The other catch: everyone needs the app. This isn't a free-vs-Pro distinction — it applies to both tiers. Every person in your group needs to download Splitwise and create an account to participate. We'll come back to this one.
What Splitwise Pro Adds
Splitwise Pro costs $4.99/month or $49.99/year (saving you about $10 annually on the yearly plan). Here's what you get for that:
No daily expense limit. The 3-per-day cap disappears entirely. Log as many expenses as you need. This alone is the reason most people upgrade — that limit is the single most frustrating thing about the free tier.

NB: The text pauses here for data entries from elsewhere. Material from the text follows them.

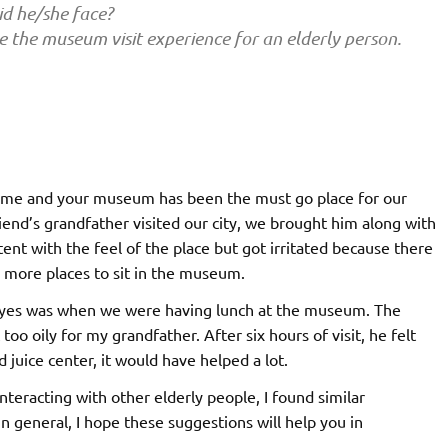
d he/she face?
e the museum visit experience for an elderly person.
g time and your museum has been the must go place for our
nd’s grandfather visited our city, we brought him along with
tent with the feel of the place but got irritated because there
r more places to sit in the museum.
 eyes was when we were having lunch at the museum. The
oo oily for my grandfather. After six hours of visit, he felt
juice center, it would have helped a lot.
eracting with other elderly people, I found similar
 general, I hope these suggestions will help you in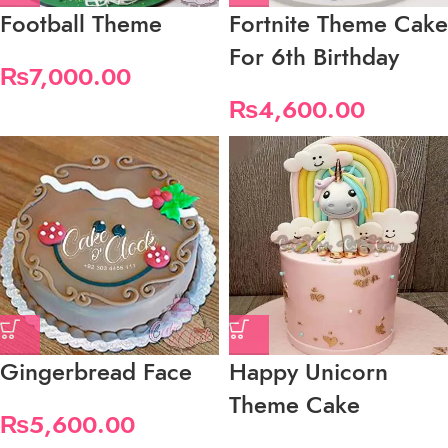
Football Theme
Fortnite Theme Cake
For 6th Birthday
₨
7,000.00
₨
4,600.00
Gingerbread Face
Happy Unicorn
Theme Cake
₨
5,600.00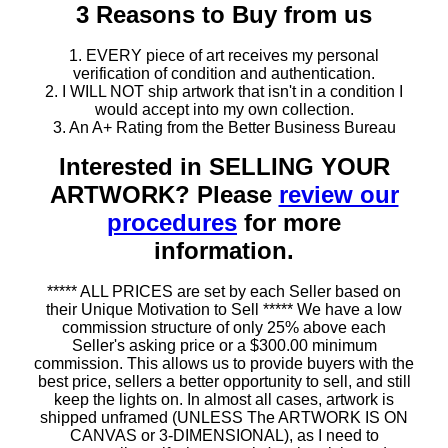
3 Reasons to Buy from us
1. EVERY piece of art receives my personal
verification of condition and authentication.
2. I WILL NOT ship artwork that isn't in a condition I
would accept into my own collection.
3. An A+ Rating from the Better Business Bureau
Interested in SELLING YOUR
ARTWORK? Please
review our
procedures
for more
information.
***** ALL PRICES are set by each Seller based on
their Unique Motivation to Sell ***** We have a low
commission structure of only 25% above each
Seller's asking price or a $300.00 minimum
commission. This allows us to provide buyers with the
best price, sellers a better opportunity to sell, and still
keep the lights on. In almost all cases, artwork is
shipped unframed (UNLESS The ARTWORK IS ON
CANVAS or 3-DIMENSIONAL), as I need to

Receipt scanning. Point your camera at a receipt and Splitwise pulls out the total, date, and description. It's not perfect — handwritten receipts and faded thermal paper can trip it up — but for standard printed receipts from restaurants and stores, it saves real time. Especially useful when you're splitting a group dinner and want to capture the exact total rather than trying to remember it later.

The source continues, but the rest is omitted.